Green's vote strategy a disaster

Most analysts blamed the pan-green camp's poor showing in yesterday's election on a poorly implemented vote-sharing plan, as well as an overly optimistic assessment of the number of seats the camp could win

By Huang Tai-lin  /  STAFF REPORTER

A worker in the Democratic Progressive Party's Taipei headquarters yesterday watches election results as they are reported on a TV news program.


An inefficient vote-allocation strategy and an excessive number of nominees were attributed by many political observers as the main reasons behind the pan-green camp's unsuccessful bid to obtain a legislative majority in yesterday's elections.

Noting that there were many Democratic Progressive Party (DPP) or Taiwan Solidarity Union (TSU) candidates who failed to win by just a few votes, former DPP public survey center chief Chen Chun-lin (陳俊麟) said the situation suggested there were "problems" with the vote-allocation strategy adopted by the pan-green camp.

"It appears that the vote-allocation strategy adopted by the DPP and the TSU did not help the pan-green camp, but ended up having the candidates fight among themselves for votes," Chen said, saying that some constituencies ended up with a lose-lose situation for both the DPP and the TSU.

"It is clear that the DPP will have to engage in a re-assessment over its electoral maneuvers and strategies," Chen said.

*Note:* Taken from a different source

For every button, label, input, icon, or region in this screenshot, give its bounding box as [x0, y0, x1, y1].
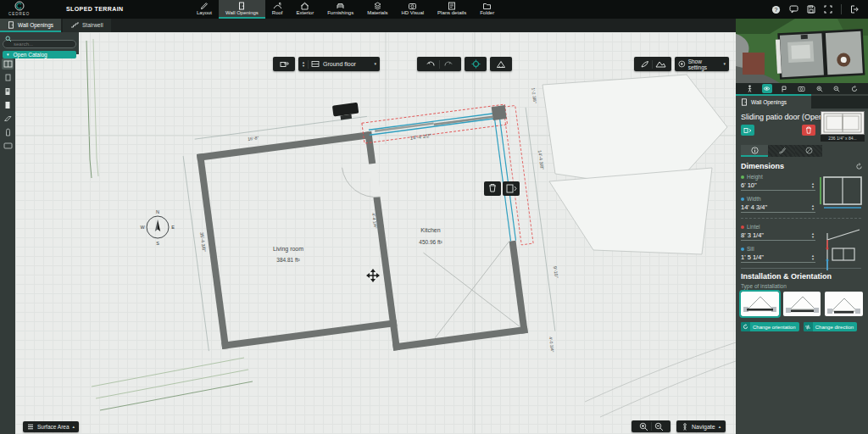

Chen is deputy chairman of the Research, Development and Evaluation Commission.

Agreeing with Chen's remarks, political commentator and editor-in-chief of Contemporary Monthly magazine Chin Heng-wei (金恆煒) said the vote-allocation adopted by the pan-greens "has resulted in the TSU's votes being largely lured away by the DPP."

One mistake committed by the pan-green camp, said Chin, was that "the pan-green camp had unrealistic expectations that it could achieve major growth in its number of seats in the elections."

The goal of attaining a legislative majority led the DPP to nominate too many candidates in the election, Chin said, adding that it was another factor which the DPP needed to re-evaluate.

While admitting that the DPP had lost the elections since it did not meet its targeting goal of obtaining 101 seats in the new legislature, DPP caucus whip Tsai Huang-liang (蔡煌瑯) said the DPP had made gains in the number of votes it won in comparison to the last legislative election three years ago.

Citing statistics to support his remarks, Tsai said that the DPP this time had garnered 35.72 percent of the vote, a slight growth over the 33.38 percent of the vote in the 2001 legislative elections.

The DPP won 89 seats in yesterday's poll, two more than it won three years ago.

Noting that there were many pan-green candidates who enjoyed relatively high support rates before the election, yet obtained low votes in the poll yesterday, Tsai said these candidates' high approval rates had ended up working against them at the last minute when voters went to the polls.

Referring to the various topics talked about by Chen during the campaign period, such as the issue of changing the name of all relevant government agencies to include the word "Taiwan," Tsai added that it was possible that the voters did not have ample time to absorb and digest these issues, or to translate them into actual votes for the pan-greens in yesterday's polls.

"The DPP will re-assess its electoral maneuvers and operations after [yesterday's] elections," Tsai said.

The TSU, under the leadership of its spiritual leader, former president Lee Teng-hui (李登輝), failed to achieve its goal of winning 20 seats.

The TSU, a pro-independence party, obtained only 12 seats in yesterday's elections.

"Overall, the TSU did not perform well," said Hsu Yung-ming (徐永明), a researcher at the Institute of Social Sciences at Academia Sinica, adding that the party did not increase its number of seats as it had expected, although it had grown slightly in terms of total votes won.